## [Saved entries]
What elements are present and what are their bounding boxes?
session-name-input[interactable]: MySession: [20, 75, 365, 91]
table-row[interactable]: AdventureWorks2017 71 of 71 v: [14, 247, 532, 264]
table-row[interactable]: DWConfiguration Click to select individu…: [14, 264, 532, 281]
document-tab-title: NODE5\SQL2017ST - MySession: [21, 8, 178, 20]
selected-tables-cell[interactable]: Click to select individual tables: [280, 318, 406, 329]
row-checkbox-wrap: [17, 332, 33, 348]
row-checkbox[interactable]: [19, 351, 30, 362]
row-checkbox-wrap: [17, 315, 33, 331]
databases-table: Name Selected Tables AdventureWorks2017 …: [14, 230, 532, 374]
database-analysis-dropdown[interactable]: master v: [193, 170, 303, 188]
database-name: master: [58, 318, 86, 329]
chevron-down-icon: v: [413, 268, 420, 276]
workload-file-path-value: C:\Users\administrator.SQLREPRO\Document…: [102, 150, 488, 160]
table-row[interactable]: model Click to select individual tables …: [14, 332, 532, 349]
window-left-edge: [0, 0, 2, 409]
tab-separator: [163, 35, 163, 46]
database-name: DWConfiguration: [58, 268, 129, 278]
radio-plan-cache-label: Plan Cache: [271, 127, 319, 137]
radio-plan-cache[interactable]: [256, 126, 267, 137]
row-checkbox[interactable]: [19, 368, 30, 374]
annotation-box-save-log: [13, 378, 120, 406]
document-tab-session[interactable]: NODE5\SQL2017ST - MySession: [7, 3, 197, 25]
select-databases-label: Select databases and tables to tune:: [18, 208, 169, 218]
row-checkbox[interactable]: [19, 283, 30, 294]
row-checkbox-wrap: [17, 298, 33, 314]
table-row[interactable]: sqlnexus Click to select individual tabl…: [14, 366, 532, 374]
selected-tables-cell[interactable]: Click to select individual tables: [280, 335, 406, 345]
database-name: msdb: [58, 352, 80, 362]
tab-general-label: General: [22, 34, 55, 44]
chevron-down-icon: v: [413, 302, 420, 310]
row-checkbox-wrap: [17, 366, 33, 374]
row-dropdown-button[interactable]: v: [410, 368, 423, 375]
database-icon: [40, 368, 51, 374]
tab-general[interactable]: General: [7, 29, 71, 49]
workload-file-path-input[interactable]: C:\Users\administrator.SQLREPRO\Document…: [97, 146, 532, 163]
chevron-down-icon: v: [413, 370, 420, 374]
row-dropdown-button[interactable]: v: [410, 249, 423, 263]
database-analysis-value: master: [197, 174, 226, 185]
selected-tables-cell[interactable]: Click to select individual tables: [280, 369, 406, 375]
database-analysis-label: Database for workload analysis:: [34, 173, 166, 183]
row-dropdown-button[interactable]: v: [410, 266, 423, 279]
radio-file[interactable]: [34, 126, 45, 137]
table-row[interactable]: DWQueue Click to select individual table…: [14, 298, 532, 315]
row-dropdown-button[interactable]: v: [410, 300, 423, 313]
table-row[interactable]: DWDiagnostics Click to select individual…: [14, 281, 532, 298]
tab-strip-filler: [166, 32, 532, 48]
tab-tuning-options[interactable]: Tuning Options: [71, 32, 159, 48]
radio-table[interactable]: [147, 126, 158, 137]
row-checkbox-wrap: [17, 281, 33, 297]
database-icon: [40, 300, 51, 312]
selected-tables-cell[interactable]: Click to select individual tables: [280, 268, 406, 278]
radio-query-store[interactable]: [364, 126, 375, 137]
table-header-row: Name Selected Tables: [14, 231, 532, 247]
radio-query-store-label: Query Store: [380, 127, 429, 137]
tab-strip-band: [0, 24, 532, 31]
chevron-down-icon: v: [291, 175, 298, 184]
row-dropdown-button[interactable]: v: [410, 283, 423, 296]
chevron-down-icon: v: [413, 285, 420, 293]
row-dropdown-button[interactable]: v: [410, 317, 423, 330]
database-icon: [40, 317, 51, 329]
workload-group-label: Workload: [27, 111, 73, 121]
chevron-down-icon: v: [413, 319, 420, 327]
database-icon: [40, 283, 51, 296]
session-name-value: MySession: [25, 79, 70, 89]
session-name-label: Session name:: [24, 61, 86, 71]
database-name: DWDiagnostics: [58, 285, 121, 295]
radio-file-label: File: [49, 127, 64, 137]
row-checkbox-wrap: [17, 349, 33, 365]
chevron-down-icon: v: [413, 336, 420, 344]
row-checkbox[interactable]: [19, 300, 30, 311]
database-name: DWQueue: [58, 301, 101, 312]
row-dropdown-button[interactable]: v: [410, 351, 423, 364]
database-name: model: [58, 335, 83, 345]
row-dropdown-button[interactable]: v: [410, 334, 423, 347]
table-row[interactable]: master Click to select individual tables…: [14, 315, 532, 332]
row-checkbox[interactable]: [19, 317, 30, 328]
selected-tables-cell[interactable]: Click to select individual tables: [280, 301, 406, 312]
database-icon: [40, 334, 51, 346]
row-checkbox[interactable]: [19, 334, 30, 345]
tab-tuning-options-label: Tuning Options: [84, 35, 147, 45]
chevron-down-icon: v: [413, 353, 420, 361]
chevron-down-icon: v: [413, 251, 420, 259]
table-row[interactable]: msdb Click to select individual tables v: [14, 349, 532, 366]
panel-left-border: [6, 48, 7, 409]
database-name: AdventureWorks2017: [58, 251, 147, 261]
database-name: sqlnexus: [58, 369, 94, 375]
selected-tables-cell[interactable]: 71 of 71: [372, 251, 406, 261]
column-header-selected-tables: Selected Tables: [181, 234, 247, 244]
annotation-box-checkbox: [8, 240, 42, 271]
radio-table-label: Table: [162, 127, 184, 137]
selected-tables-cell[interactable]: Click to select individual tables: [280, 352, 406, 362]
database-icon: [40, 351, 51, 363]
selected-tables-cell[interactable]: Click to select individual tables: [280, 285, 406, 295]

## [ACTIVITY]
Now repeat the data exactly, keeping every line.

## [ANSWER SPACE]
What elements are present and what are their bounding boxes?
session-name-input[interactable]: MySession: [20, 75, 365, 91]
table-row[interactable]: AdventureWorks2017 71 of 71 v: [14, 247, 532, 264]
table-row[interactable]: DWConfiguration Click to select individu…: [14, 264, 532, 281]
document-tab-title: NODE5\SQL2017ST - MySession: [21, 8, 178, 20]
selected-tables-cell[interactable]: Click to select individual tables: [280, 318, 406, 329]
row-checkbox-wrap: [17, 332, 33, 348]
row-checkbox[interactable]: [19, 351, 30, 362]
row-checkbox-wrap: [17, 315, 33, 331]
databases-table: Name Selected Tables AdventureWorks2017 …: [14, 230, 532, 374]
database-analysis-dropdown[interactable]: master v: [193, 170, 303, 188]
database-name: master: [58, 318, 86, 329]
chevron-down-icon: v: [413, 268, 420, 276]
workload-file-path-value: C:\Users\administrator.SQLREPRO\Document…: [102, 150, 488, 160]
table-row[interactable]: model Click to select individual tables …: [14, 332, 532, 349]
window-left-edge: [0, 0, 2, 409]
tab-separator: [163, 35, 163, 46]
database-name: DWConfiguration: [58, 268, 129, 278]
radio-plan-cache-label: Plan Cache: [271, 127, 319, 137]
radio-plan-cache[interactable]: [256, 126, 267, 137]
row-checkbox[interactable]: [19, 368, 30, 374]
annotation-box-save-log: [13, 378, 120, 406]
document-tab-session[interactable]: NODE5\SQL2017ST - MySession: [7, 3, 197, 25]
select-databases-label: Select databases and tables to tune:: [18, 208, 169, 218]
row-checkbox[interactable]: [19, 283, 30, 294]
row-checkbox-wrap: [17, 298, 33, 314]
table-row[interactable]: sqlnexus Click to select individual tabl…: [14, 366, 532, 374]
selected-tables-cell[interactable]: Click to select individual tables: [280, 335, 406, 345]
database-name: msdb: [58, 352, 80, 362]
tab-general-label: General: [22, 34, 55, 44]
chevron-down-icon: v: [413, 302, 420, 310]
row-checkbox-wrap: [17, 366, 33, 374]
row-dropdown-button[interactable]: v: [410, 368, 423, 375]
database-icon: [40, 368, 51, 374]
tab-general[interactable]: General: [7, 29, 71, 49]
workload-file-path-input[interactable]: C:\Users\administrator.SQLREPRO\Document…: [97, 146, 532, 163]
chevron-down-icon: v: [413, 370, 420, 374]
row-dropdown-button[interactable]: v: [410, 249, 423, 263]
database-analysis-value: master: [197, 174, 226, 185]
selected-tables-cell[interactable]: Click to select individual tables: [280, 369, 406, 375]
database-analysis-label: Database for workload analysis:: [34, 173, 166, 183]
row-dropdown-button[interactable]: v: [410, 266, 423, 279]
radio-file[interactable]: [34, 126, 45, 137]
table-row[interactable]: DWQueue Click to select individual table…: [14, 298, 532, 315]
row-dropdown-button[interactable]: v: [410, 300, 423, 313]
table-row[interactable]: DWDiagnostics Click to select individual…: [14, 281, 532, 298]
tab-strip-filler: [166, 32, 532, 48]
tab-tuning-options[interactable]: Tuning Options: [71, 32, 159, 48]
radio-table[interactable]: [147, 126, 158, 137]
row-checkbox-wrap: [17, 281, 33, 297]
database-icon: [40, 300, 51, 312]
selected-tables-cell[interactable]: Click to select individual tables: [280, 268, 406, 278]
radio-query-store[interactable]: [364, 126, 375, 137]
table-header-row: Name Selected Tables: [14, 231, 532, 247]
radio-query-store-label: Query Store: [380, 127, 429, 137]
tab-strip-band: [0, 24, 532, 31]
chevron-down-icon: v: [291, 175, 298, 184]
row-dropdown-button[interactable]: v: [410, 283, 423, 296]
chevron-down-icon: v: [413, 285, 420, 293]
row-dropdown-button[interactable]: v: [410, 317, 423, 330]
database-icon: [40, 317, 51, 329]
workload-group-label: Workload: [27, 111, 73, 121]
chevron-down-icon: v: [413, 319, 420, 327]
database-icon: [40, 283, 51, 296]
session-name-value: MySession: [25, 79, 70, 89]
session-name-label: Session name:: [24, 61, 86, 71]
database-name: DWDiagnostics: [58, 285, 121, 295]
radio-file-label: File: [49, 127, 64, 137]
row-checkbox-wrap: [17, 349, 33, 365]
chevron-down-icon: v: [413, 336, 420, 344]
row-checkbox[interactable]: [19, 300, 30, 311]
database-name: DWQueue: [58, 301, 101, 312]
row-dropdown-button[interactable]: v: [410, 351, 423, 364]
database-name: model: [58, 335, 83, 345]
row-dropdown-button[interactable]: v: [410, 334, 423, 347]
table-row[interactable]: master Click to select individual tables…: [14, 315, 532, 332]
row-checkbox[interactable]: [19, 317, 30, 328]
selected-tables-cell[interactable]: Click to select individual tables: [280, 301, 406, 312]
database-icon: [40, 334, 51, 346]
row-checkbox[interactable]: [19, 334, 30, 345]
tab-tuning-options-label: Tuning Options: [84, 35, 147, 45]
chevron-down-icon: v: [413, 353, 420, 361]
chevron-down-icon: v: [413, 251, 420, 259]
table-row[interactable]: msdb Click to select individual tables v: [14, 349, 532, 366]
panel-left-border: [6, 48, 7, 409]
database-name: AdventureWorks2017: [58, 251, 147, 261]
database-name: sqlnexus: [58, 369, 94, 375]
selected-tables-cell[interactable]: 71 of 71: [372, 251, 406, 261]
column-header-selected-tables: Selected Tables: [181, 234, 247, 244]
annotation-box-checkbox: [8, 240, 42, 271]
radio-table-label: Table: [162, 127, 184, 137]
selected-tables-cell[interactable]: Click to select individual tables: [280, 352, 406, 362]
database-icon: [40, 351, 51, 363]
selected-tables-cell[interactable]: Click to select individual tables: [280, 285, 406, 295]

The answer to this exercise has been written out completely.